Muchas a veces, y no contentos con que algo sea “bueno”, y ni siquiera “super bueno”, lo que decimos es “demasiado bueno”, sin preguntarnos cómo algo puede ser “demasiado” bueno. “Vuelvo a repetir”, señalamos muy a menudo, cuando bastaría con decir “repito”. Nada es simplemente “bonito” y todo pasó a ser “hermoso”. Un paro estudiantil no vale nada, tiene que ser con “toma”. “Dale”, decimos también, para expresar que estamos de acuerdo con lo que alguien acaba de decirnos.

Una espontánea y comedida expresión de admiración hacia una persona de otro sexo (eso que antes de ser penalizado se llamaba “piropo”) pasó a ser insinuación, acoso, violencia. Y, más allá de eso, denunciar como “violencia” cualquier acto que nos desagrade, cosa que hacemos a cada instante, va a terminar en que una palabra tan fuerte como ésa se aplique al mozo que se demora en traernos nuestro pedido por quedarse un momento saludando a otro cliente, o al delantero del equipo contrario que acaba de marcarnos un gol, o al profesor con pantalones que se atreve a sacar la voz en una sala de clases para exigir silencio.

Nadie manda ya “un abrazo”, sino “un  abrazo grande”, y a veces, incluso, “un abrazo grande, grande”. Hace algunos días un locutor de noticias mandó  a sus auditores “un abrazo gigante” y les mató el punto a todos. De querer a algunas personas hemos pasado a “amarlas”, y es así como nuestras conversaciones telefónicas con esposas, hijas, nietos, amigos, proveedores de alimentos a domicilio, terminan todas con un desmesurado “te amo”. Nadie manda “besitos”, tampoco “besos”; ahora todos son “besotes”.

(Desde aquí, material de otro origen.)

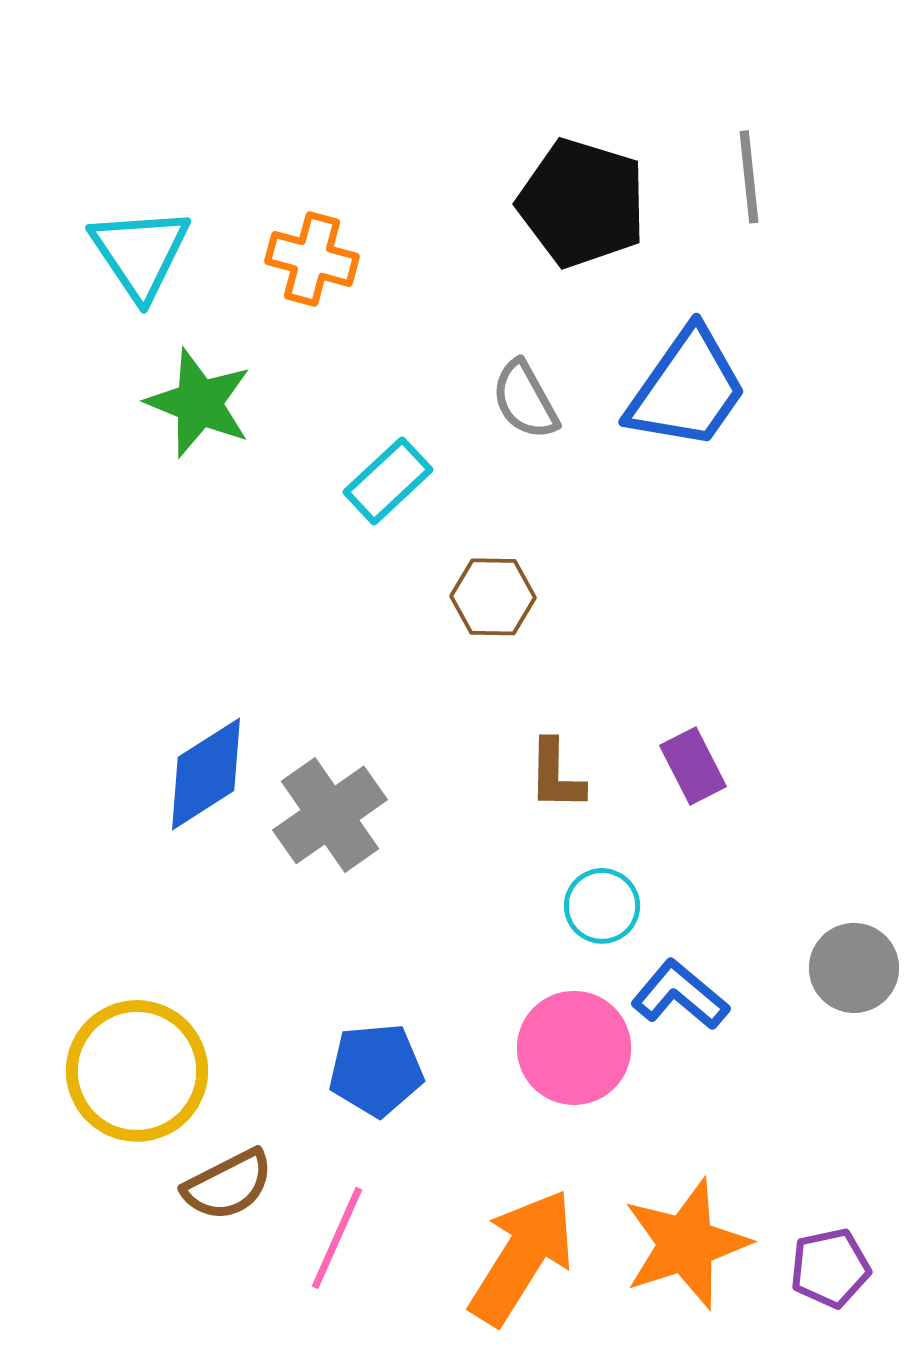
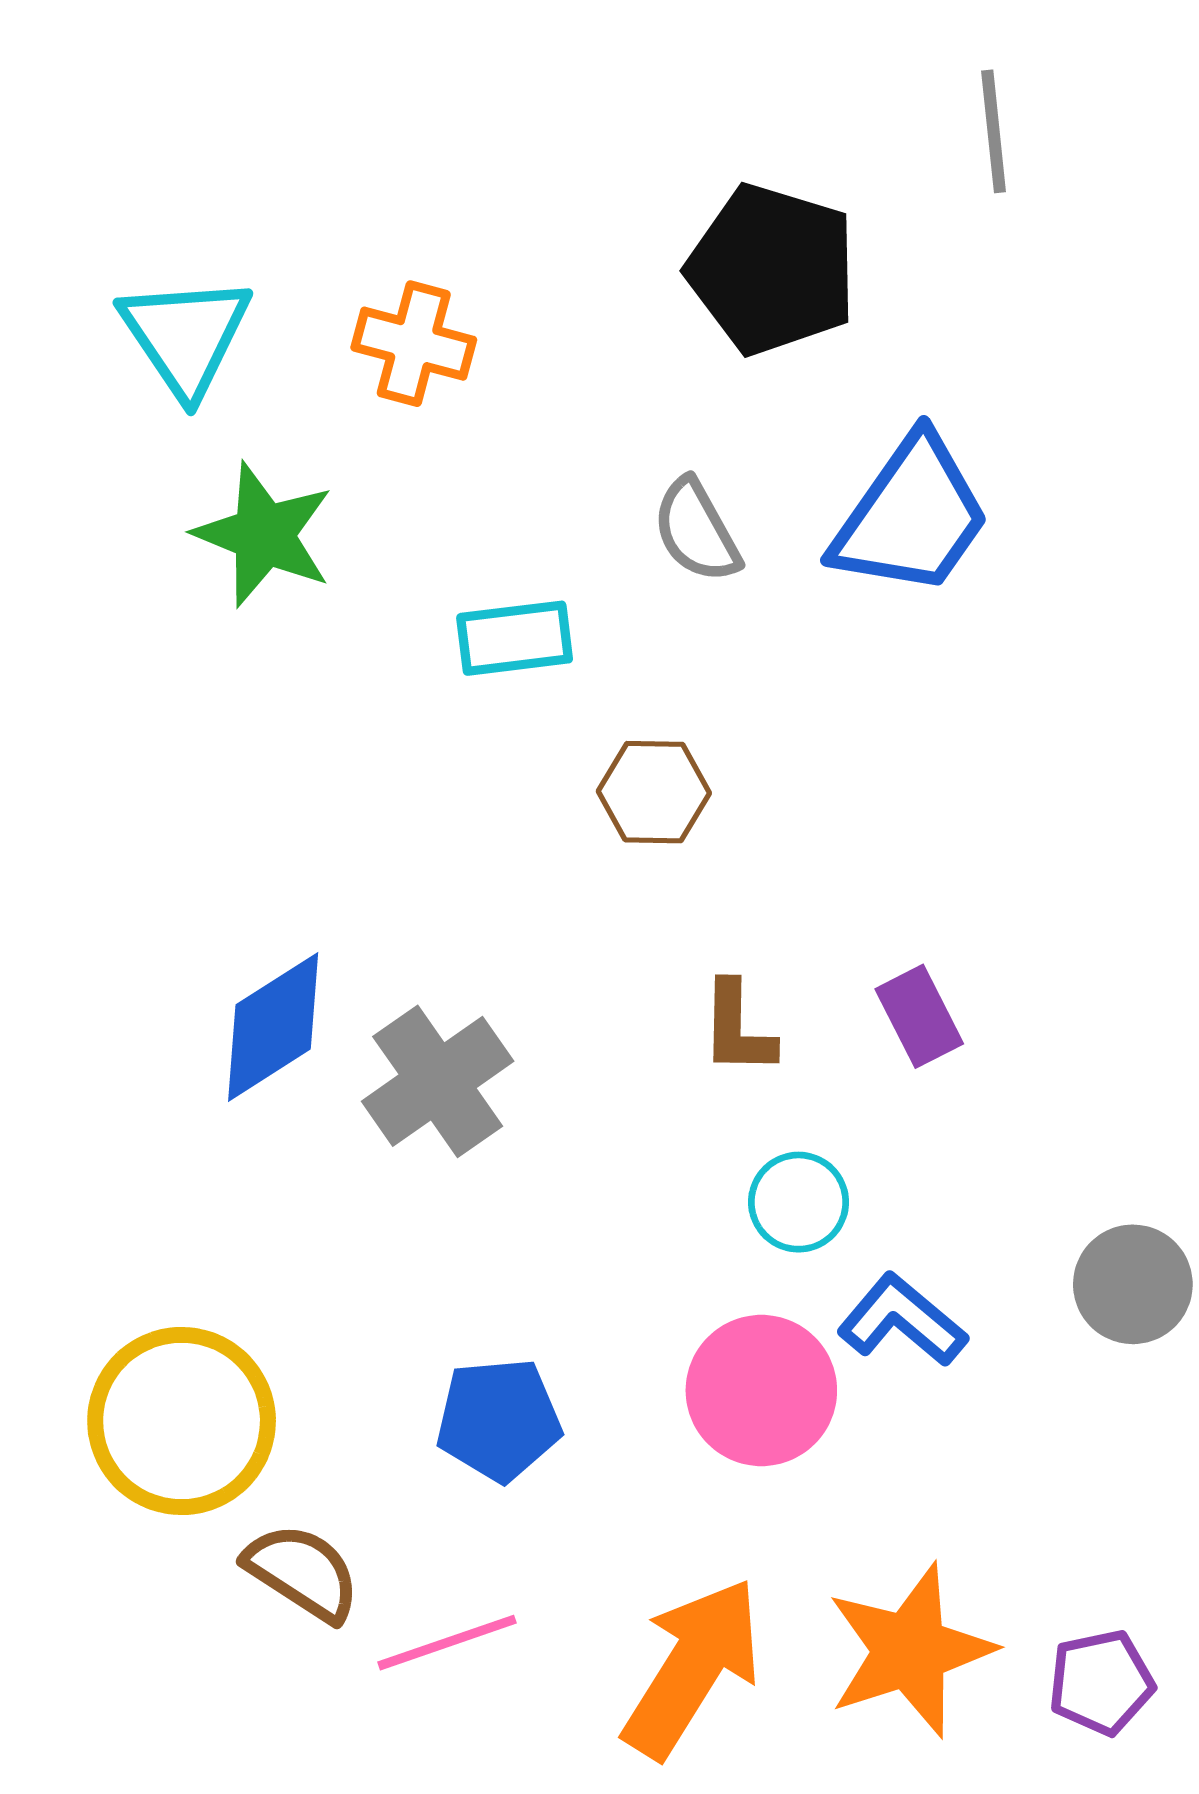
gray line: (749, 177) -> (994, 131), moved
cyan rectangle: (388, 481) -> (515, 638), turned 36
brown semicircle: (228, 1185) -> (302, 1572), turned -120
pink line: (337, 1238) -> (447, 1643), turned 47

¿No resulta también desmesurado agradecer a Dios a cada instante por cada cosa buena que nos pasa? “Gracias a Dios”, se dice con demasiada facilidad, y aquello por lo que se nos ha preguntado puede ser si lo hemos pasado bien el fin de semana, si andamos bien del estómago, o si hemos obtenido una buena nota en un examen. También es frecuente ver desmesura en algunos avisos de defunción que, lejos de limitarse a comunicar el fallecimiento de alguien, hacen un extenso panegírico del difunto o del lugar a que ha partido luego de dejar esta tierra. Ni hablar de algunos discursos que se dicen en las misas de difuntos ni de los globos que se lanzan al cielo en los cementerios, como si lo que ocurriera allí fuera la fiesta de cumpleaños de la persona que está siendo sepultada.

Así es como vamos, de desmesura en desmesura, y eso que no he mencionado la que consiste en llorar con notable facilidad y abundancia ante  cámaras y micrófonos, como si romper en llanto por el extravío momentáneo de una mascota fuera la mejor prueba que podríamos dar de eso que se llama inteligencia emocional. No niego que esta última exista, pero ella tiene que ver con la contención antes que con el desborde.

Mayor contención: ese es uno de los deberes que podría establecer una nueva Constitución.